#### WHAT YOU HAVE TO DO
Only the lines holding "pression" are wanted; find them in the listing and return each one.

#### RECORDS FOR PROCESSING
——————————

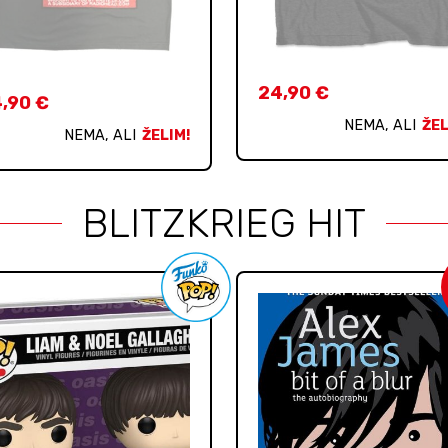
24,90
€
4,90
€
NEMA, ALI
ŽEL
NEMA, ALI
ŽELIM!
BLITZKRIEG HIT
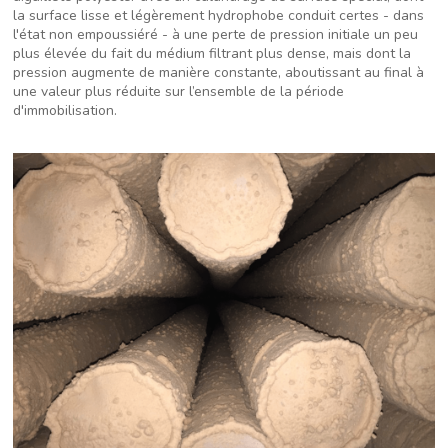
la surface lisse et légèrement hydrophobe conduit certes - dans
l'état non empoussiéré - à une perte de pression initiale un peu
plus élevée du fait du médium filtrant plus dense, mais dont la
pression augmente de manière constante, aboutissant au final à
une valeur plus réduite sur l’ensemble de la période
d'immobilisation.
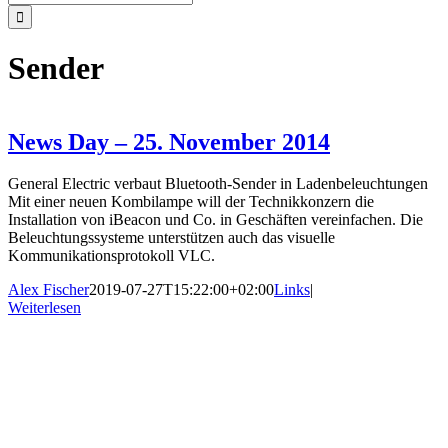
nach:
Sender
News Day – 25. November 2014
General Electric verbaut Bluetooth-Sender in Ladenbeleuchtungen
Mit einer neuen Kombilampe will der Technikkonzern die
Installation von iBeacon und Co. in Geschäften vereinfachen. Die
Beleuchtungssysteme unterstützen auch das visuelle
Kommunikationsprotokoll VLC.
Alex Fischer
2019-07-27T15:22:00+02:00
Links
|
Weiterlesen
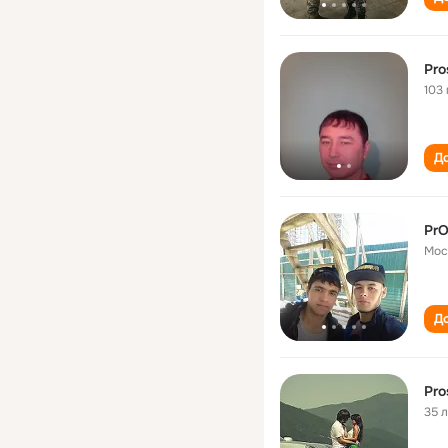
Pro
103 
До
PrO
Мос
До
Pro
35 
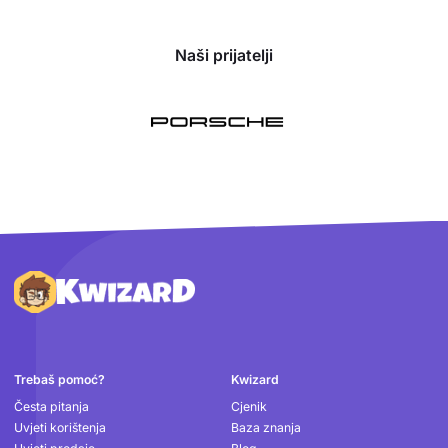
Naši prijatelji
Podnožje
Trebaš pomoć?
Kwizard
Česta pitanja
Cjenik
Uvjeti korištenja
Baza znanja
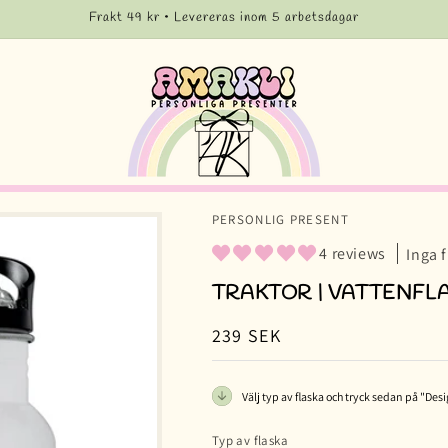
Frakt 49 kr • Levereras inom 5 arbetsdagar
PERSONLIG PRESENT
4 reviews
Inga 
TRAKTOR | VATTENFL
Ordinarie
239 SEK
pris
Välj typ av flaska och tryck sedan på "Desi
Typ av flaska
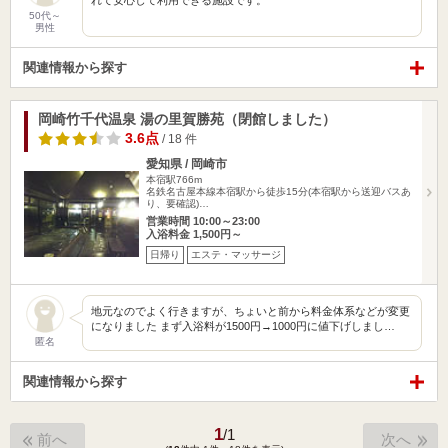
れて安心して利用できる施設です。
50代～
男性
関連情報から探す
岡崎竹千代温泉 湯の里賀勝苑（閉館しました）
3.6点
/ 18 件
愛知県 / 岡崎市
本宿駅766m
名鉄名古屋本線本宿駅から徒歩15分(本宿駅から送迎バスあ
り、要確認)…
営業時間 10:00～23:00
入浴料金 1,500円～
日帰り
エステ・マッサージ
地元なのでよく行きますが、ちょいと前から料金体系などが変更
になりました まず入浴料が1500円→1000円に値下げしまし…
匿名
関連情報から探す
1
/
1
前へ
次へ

——————————

#### SOLVED EXERCISE
l'état non empoussiéré - à une perte de pression initiale un peu
pression augmente de manière constante, aboutissant au final à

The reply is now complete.